La cadena de grandes almacenes de lujo Saks Global, que comercializa marcas como Chanel y Burberry, ha entrado en quiebra

Sofia Herrera

La cadena de grandes almacenes de lujo Saks Global se ha acogido a un proceso de quiebra voluntaria en Estados Unidos, uno de los mayores colapsos minoristas desde la pandemia. El grupo vende marcas exclusivas como Chanel, Burberry y Cucinelli. Este acontecimiento ocurre apenas un año después de la fusión que reunió a Saks Fifth Avenue, Bergdorf Goodman y Neiman Marcus bajo la misma estructura empresarial.

La empresa ha obtenido un paquete de financiación de 1.750 millones de dólares para continuar sus operaciones durante la reestructuración. Este fondo incluye 1.500 millones de dólares de tenedores de deuda garantizada y 240 millones adicionales de otros prestamistas. La protección legal busca negociar con acreedores o hallar nuevo propietario.

Saks atravesó dificultades tras la pandemia de covid debido al crecimiento del comercio electrónico y la venta directa de marcas a través de sus propias tiendas. Las dificultades para pagar proveedores hicieron que estos retuvieran inventario, alejando compradores hacia competidores como Bloomingdale’s. La presión financiera se intensificó en 2024 y 2025.

Entre los principales acreedores sin garantía figuran marcas de lujo. Chanel registra deudas por 136 millones de dólares, Kering por 60 millones y LVMH por 26 millones. En total, la empresa identificó entre 10.001 y 25.000 acreedores. Los activos y pasivos estimados oscilan entre 1.000 y 10.000 millones de dólares.

El nuevo director ejecutivo es Geoffroy van Raemdonck, procedente de Neiman Marcus. Su predecesor, Richard Baker, diseñó la estrategia de adquisición que generó el endeudamiento actual de Saks Global. La empresa recibirá 1.000 millones de dólares en efectivo inmediato y 500 millones adicionales tras salir de la protección por bancarrota, previsto para finales de año.

La fusión de 2024 por 2.700 millones de dólares buscaba crear un gigante del lujo combinando tres marcas históricas estadounidenses. Sin embargo, la financiación mediante deuda de aproximadamente 2.000 millones de dólares resultó gravosa en un contexto de desaceleración de ventas mundiales de artículos de lujo. El modelo no resistió la presión del mercado actual.

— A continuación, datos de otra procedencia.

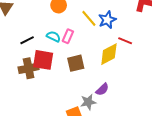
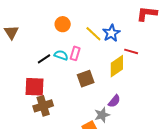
black line: (27, 40) -> (44, 59), moved
red square: (43, 60) -> (34, 87), moved
brown cross: (29, 68) -> (43, 106), moved

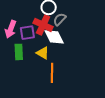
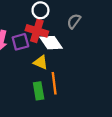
gray semicircle: (60, 19) -> (74, 21), moved
green rectangle: (19, 52) -> (39, 91), moved

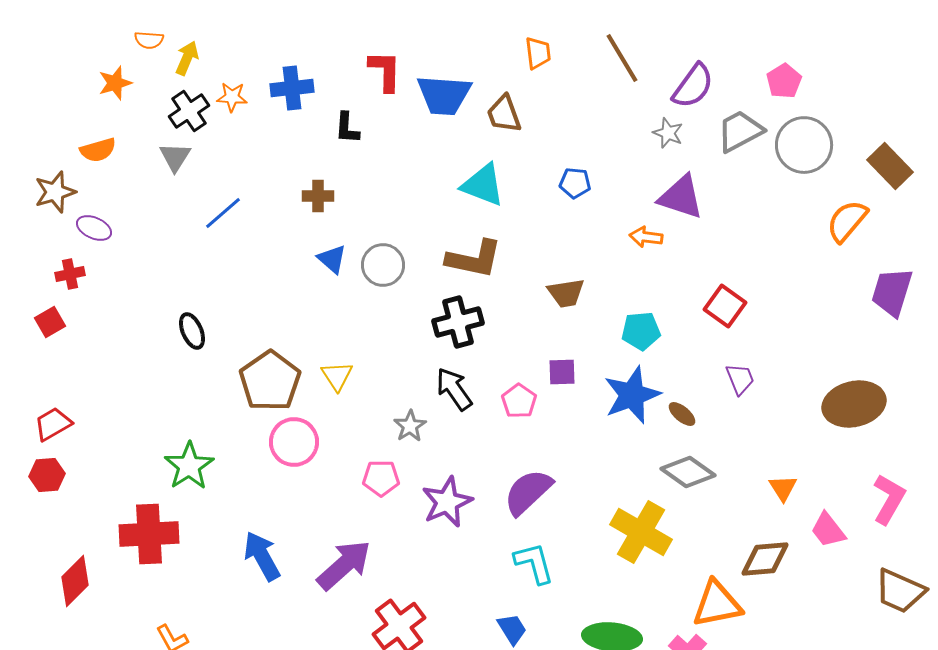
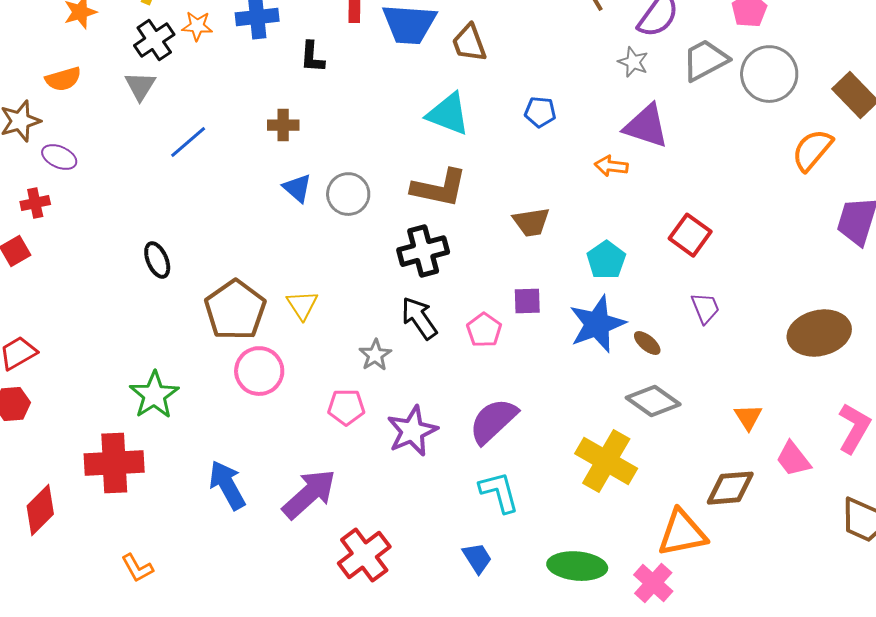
cyan pentagon: (641, 331) -> (606, 260), turned -30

A finales de diciembre, la empresa no pudo cumplir pagos de intereses superiores a 100 millones de dólares a tenedores de bonos. Recientemente vendió los inmuebles de la tienda insignia de Neiman Marcus en Beverly Hills y busca vender una participación minoritaria en Bergdorf Goodman para reducir el endeudamiento. Las tiendas permanecerán abiertas durante el proceso judicial.